The forum started out with Mills informing the community with the basic facts about the Trayvon Martin shooting.
“All we know right now is that six weeks ago Trayvon was walking from the store talking to his girlfriend on the phone, and somewhere along the road there was confrontation. He was shot in the chest and he died,” Mills said.
Mills stressed that the problem with the situation is why was Trayvon shot and why isn’t Zimmerman behind bars.
Zimmerman wasn’t arrested due to the “Stand Your Ground Law” in Florida.
According to the Center for Individual Freedom, “Stand Your Ground” establishes that law-abiding residents and visitors may legally presume the threat of bodily harm or death from anyone who breaks into a residence or occupied vehicle and may use defensive force, including deadly force, against the intruder.
Mills also stated that the problem is much deeper than the racial issues that seem to surround the case.
“The fact that he was black, green, white, or purple doesn’t matter. No matter the color a child was shot,” Mills said.
Another part of the discussion was how the local community could protect themselves in a situation with strangers in their environment.
Nueces County Sheriff Jim Kaelin explained how the community should use self-defense.
According to Kaelin it’s in the courts hands to decide if the case was in fact self-defense – especially when a death is involved.
“Everyone’s a citizen in this country and has the right of self defense, especially when your life is in danger. However when it’s not in danger call the police, it’s their job to handle the situation,” Kaelin said.
Kaelin also explained that judgments about the Trayvon case are still cloudy and truths are yet to be revealed.
“Don’t be too quick to put somebody in jail, it’s not always what it seems. We have to have all the facts,” Kaelin said.
Rev. Gloria Lear, Senior Associate Pastor at First United Methodist Church, also agreed with Kaelin and added that fear and pain affects the views of the case. “In the mist of our fear and pain we don’t see the whole picture because our emotions are so strong. It’s a sad situation,” Lear said. Editor-In-Chief Phillip Perez stressed other issues such as the media interference with cases like Trayvon Martin.
“One of the biggest problems is the mass media fueling emotions because they want to get the story out first. A lot of mass media but not all get stories out to cause a reaction – that’s always going to be a problem,” Perez said.
The panel all came to an agreement with Executive Education Director Mrs.
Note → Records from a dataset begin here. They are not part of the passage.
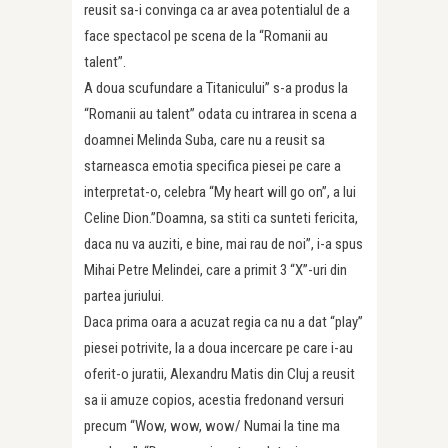
reusit sa-i convinga ca ar avea potentialul de a
face spectacol pe scena de la “Romanii au
talent”.
A doua scufundare a Titanicului” s-a produs la
“Romanii au talent” odata cu intrarea in scena a
doamnei Melinda Suba, care nu a reusit sa
starneasca emotia specifica piesei pe care a
interpretat-o, celebra “My heart will go on”, a lui
Celine Dion.”Doamna, sa stiti ca sunteti fericita,
daca nu va auziti, e bine, mai rau de noi”, i-a spus
Mihai Petre Melindei, care a primit 3 “X”-uri din
partea juriului.
Daca prima oara a acuzat regia ca nu a dat “play”
piesei potrivite, la a doua incercare pe care i-au
oferit-o juratii, Alexandru Matis din Cluj a reusit
sa ii amuze copios, acestia fredonand versuri
precum “Wow, wow, wow/ Numai la tine ma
Cynthia Gonzales that there are five questions that need to be answered before the case could be determined. “ We need the answer to who, what, when, where and why.
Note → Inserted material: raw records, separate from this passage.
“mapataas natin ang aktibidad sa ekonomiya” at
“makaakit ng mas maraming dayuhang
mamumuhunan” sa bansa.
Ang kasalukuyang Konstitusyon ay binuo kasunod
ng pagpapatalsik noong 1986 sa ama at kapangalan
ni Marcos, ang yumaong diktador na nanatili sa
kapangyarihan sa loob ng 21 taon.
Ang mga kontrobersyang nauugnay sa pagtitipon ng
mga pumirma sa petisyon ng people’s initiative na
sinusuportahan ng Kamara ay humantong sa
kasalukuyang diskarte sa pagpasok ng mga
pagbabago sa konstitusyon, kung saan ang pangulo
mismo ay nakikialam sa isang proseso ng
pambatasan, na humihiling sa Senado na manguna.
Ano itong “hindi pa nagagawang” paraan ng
After that we figure out a change, because it must come,” Gonzales said.
That same evening, Texas A&M Corpus Christi played host to it’s own Trayvon forum. “The Case of Trayvon Martin: A Clash of Power and Culture,” consisted of a panel including Corpus Christi Neighborhood Watch Coordinator Brenda Moreno, American Civil Liberties Union Attorney Abel Cavada, Associate Professor of Criminal Justice Dr. Melissa Jarrell and the Interim Licensed Counselor specializing in Families and Marriage, John Stewart.
Sponsored by the Corpus Christi chapter of the International Socialist Organization and moderated by Associate Professor of Sociology, Dr. Isabel Araiza, the forum analyzed the media’s role in the case, Florida’s controversial “Stand Your Ground” law, the role of race in the shooting and criminal justice system as a whole, and the social construction of crime.
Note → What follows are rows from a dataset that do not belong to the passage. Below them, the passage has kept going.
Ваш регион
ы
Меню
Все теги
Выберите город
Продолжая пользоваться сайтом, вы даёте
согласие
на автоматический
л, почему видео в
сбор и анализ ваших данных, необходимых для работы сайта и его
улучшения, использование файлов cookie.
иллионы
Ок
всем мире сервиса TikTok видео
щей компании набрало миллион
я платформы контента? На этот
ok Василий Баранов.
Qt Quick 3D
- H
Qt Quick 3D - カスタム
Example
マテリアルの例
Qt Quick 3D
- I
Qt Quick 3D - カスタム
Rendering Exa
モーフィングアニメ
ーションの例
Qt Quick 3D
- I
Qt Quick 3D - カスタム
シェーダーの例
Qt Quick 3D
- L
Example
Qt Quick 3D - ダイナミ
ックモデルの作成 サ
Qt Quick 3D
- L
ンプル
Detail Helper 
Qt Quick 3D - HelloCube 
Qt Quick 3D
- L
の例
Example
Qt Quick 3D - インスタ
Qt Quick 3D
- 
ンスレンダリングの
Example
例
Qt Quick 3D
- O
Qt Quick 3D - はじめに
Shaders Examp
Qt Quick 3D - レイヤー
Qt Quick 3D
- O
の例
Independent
In the packed lecture hall attendees received copies of the “Stand Your Ground” bill to better understand the role the law has had in creating distortion over the situation – such as possible confusion over why an arrest has yet to be made.
“The way these laws are worded – ‘stand your ground,’ ‘your home is your castle,’ speaks to how we see ourselves – they provide the hook for our consent,” Jarrell observed.
Race discussion often turned to the presence of institutionalized racism, and the disparities minorities encounter in the criminal justice system in its entirety.